The "Cataclysmic" Counterfactual

Why does normalization matter? Consider this:

If BOIL had displayed the volatility of a "boring" stock like Apple (~20%) instead of 103%, a 100% move in a week would be a 35-sigma event.

A 35-sigma event implies the market mechanics have ceased to function and you can throw every piece of modelization out of the window. A 7 sigma move starts calling the same question: many people will expect mean reversion or at least a non continuation of the moves. But until realized volatility drops, a lot of things are possible.

Finally, you haven’t seen a sudden margin increase from the different brokerages in BOIL: the reason is because the weekly volatility was already running at 101% before that week. High volatility was expected and acted as a shock absorber for the high return.
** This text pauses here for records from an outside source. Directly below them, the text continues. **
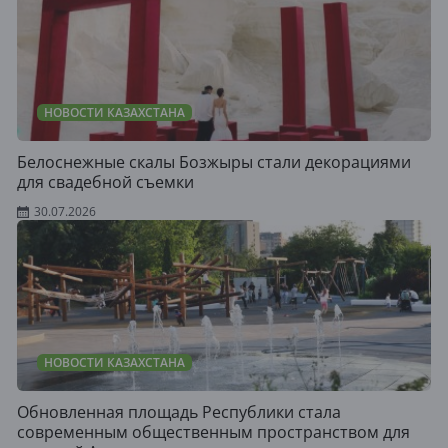
НОВОСТИ КАЗАХСТАНА
Белоснежные скалы Бозжыры стали декорациями
для свадебной съемки
30.07.2026
НОВОСТИ КАЗАХСТАНА
Обновленная площадь Республики стала
современным общественным пространством для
III. Did the Market See It Coming?

Retail traders are often shocked by these moves, but the options market is rarely caught completely off guard. We can check this by looking at Call Skew and Implied Volatility.

SLV 10 delta calls were 80% for the next 21 days; fairly priced.
SLV 10 delta calls were 80% for the next 21 days; fairly priced.

In commodities, "Positive Skew" means the market expects volatility to increase as price increases;in both cases, panic to the upside.

  • In SLV: The 10-Delta Call IV was trading around 80%. This was actually remarkably accurate compared to the 70% realized volatility we observed. The market priced the risk well.
  • In BOIL: The 10-Delta Call IV was screaming at 135%.

The market knew $BOIL was a powder keg. It was pricing in extreme variance.

135% IV on the 10 delta calls mid January: the market was sniffing something could happen.
135% IV on the 10 delta calls mid January: the market was sniffing something could happen.

However, this highlights a dangerous trap for option sellers. Even if you sold calls at 135% IV (expecting them to be overpriced), a 7-sigma move is functionally impossible to hedge perfectly. The velocity of the move (Gamma) would likely force a squeeze before you could adjust your delta hedges.

High Implied Volatility isn't "free money" for sellers; it is a neon sign reading "Danger Ahead."

Conclusion: The Relativity of Risk

So, which move was more surprising?

The answer is unequivocally BOIL.

  • SLV 2.8 sigma: A "Fake" Outlier. The 51% return is impressive, but statistically, it was just a Tuesday in a 70% volatility regime.
  • BOIL 7 sigma: A "Real" Outlier. A true fat-tail event where returns outran even the most extreme volatility expectations.

The next time you see a stock up 50% or 100%, resist the urge to judge it by the percentage alone. If you don't normalize by realized volatility, you aren't measuring performance—you are just measuring variance.

In the land of 100% volatility, a 100% return isn't a miracle. It’s just math. Adjust your expectations accordingly.